─── EXERCISE INPUT ───

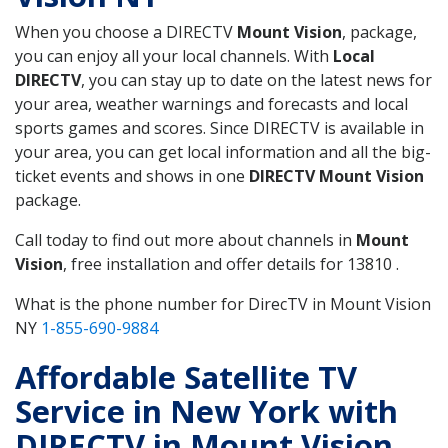
When you choose a DIRECTV
Mount Vision
, package,
you can enjoy all your local channels. With
Local
DIRECTV
, you can stay up to date on the latest news for
your area, weather warnings and forecasts and local
sports games and scores. Since DIRECTV is available in
your area, you can get local information and all the big-
ticket events and shows in one
DIRECTV Mount Vision
package.
Call today to find out more about channels in
Mount
Vision
, free installation and offer details for 13810 .
What is the phone number for DirecTV in Mount Vision
NY
1-855-690-9884
Affordable Satellite TV
Service in New York with
DIRECTV in Mount Vision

───

YOUR TASK.
Give back the full data exactly as it reads, but drop the pictures.

TASK SOLUTION.
When you choose a DIRECTV
Mount Vision
, package,
you can enjoy all your local channels. With
Local
DIRECTV
, you can stay up to date on the latest news for
your area, weather warnings and forecasts and local
sports games and scores. Since DIRECTV is available in
your area, you can get local information and all the big-
ticket events and shows in one
DIRECTV Mount Vision
package.
Call today to find out more about channels in
Mount
Vision
, free installation and offer details for 13810 .
What is the phone number for DirecTV in Mount Vision
NY
1-855-690-9884
Affordable Satellite TV
Service in New York with
DIRECTV in Mount Vision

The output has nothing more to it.